Il convient aussi de rappeler l’effort de Slimane Azem pour promouvoir son cousin, Mouloud Azem, en enregistrant avec lui la chanson Al Mouloud Akhouya en 1980. Malheureusement, cette chanson n’a été rendue publique qu’en 2017, freinant ainsi les perspectives musicales de Mouloud. Ce dernier a dû faire face à de nombreux obstacles, notamment le refus de la radio algérienne d’enregistrer sous son nom de famille, début des années 70, il me confia que c’est Chérif Kheddam qui lui a suggéré ce changement de nom, ce qui l’a profondément blessé.
Mouloud Azem s’est aventuré dans la chanson kabyle en sortant deux cassettes, l’une en 1984 et l’autre en 1988. Cependant, il n’a pas poursuivi cette voie, restant dans l’attente de la publication du duo avec son oncle Slimane, qui aurait pu lui insuffler un nouvel élan pour poursuivre sa créativité musicale.
Slimane Azem reste une figure incontournable de la culture kabyle. Son art, marqué par l’émotion, la poésie et la critique sociale, continue d’influencer de nombreux artistes qui s’inspirent de son école. Son œuvre constitue un patrimoine unique qu’il est impératif de préserver pour les générations futures. Bien que la maison ait été vendue, elle continue de symboliser une vie et une carrière exceptionnelles, marquées par la passion et le talent.

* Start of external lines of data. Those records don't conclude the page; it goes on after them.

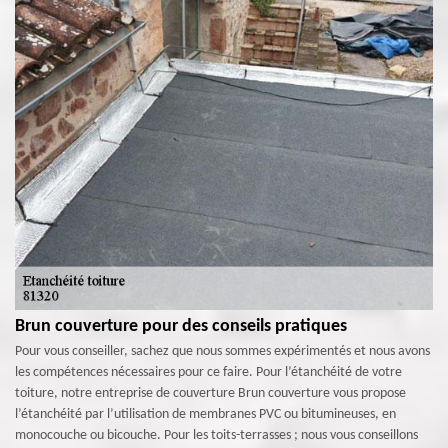
Brun couverture pour des conseils pratiques
Pour vous conseiller, sachez que nous sommes expérimentés et nous avons
les compétences nécessaires pour ce faire. Pour l’étanchéité de votre
toiture, notre entreprise de couverture Brun couverture vous propose
l’étanchéité par l’utilisation de membranes PVC ou bitumineuses, en
monocouche ou bicouche. Pour les toits-terrasses ; nous vous conseillons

La vente de la maison n’est donc pas qu’un acte financier, elle représente la fin d’un chapitre de l’histoire d’un artiste majeur de la musique kabyle. Cependant, son héritage demeure, et il incombe à ceux qui admirent son œuvre de continuer à nourrir sa mémoire et à préserver ses contributions culturelles pour les générations futures.
La maison de Moissac, bien que vendue, demeure un symbole vivant de l’artiste et de son œuvre. Chaque recoin de ce lieu imprégné de l’histoire de Slimane Azem, de ses créations et de ses collaborations, témoigne d’un parcours unique. Si l’immobilier change, l’esprit de Slimane Azem continue de guider ceux qui, comme ses admirateurs de la première heure, cherchent à comprendre et à préserver cette œuvre magistrale.
La vente de la maison de Slimane Azem n’est pas simplement une transaction immobilière, mais la fin d’un chapitre dans l’histoire d’un artiste majeur de la musique kabyle. Son héritage, cependant, perdure, et il appartient à ceux qui apprécient son œuvre de continuer à la transmettre et à la préserver pour les générations à venir.
Bruno Azem et sa famille déploient une énergie remarquable et une passion indéfectible au sein de l’association, Les Amis de Slimane Azem, où ils s’engagent à préserver et à faire rayonner l’héritage du légendaire Slimane Azem.
Par des initiatives culturelles, des rencontres et des projets de mémoire. Bruno Azem veille à ce que l’œuvre et l’histoire de cet artiste emblématique continuent d’inspirer les générations actuelles et futures.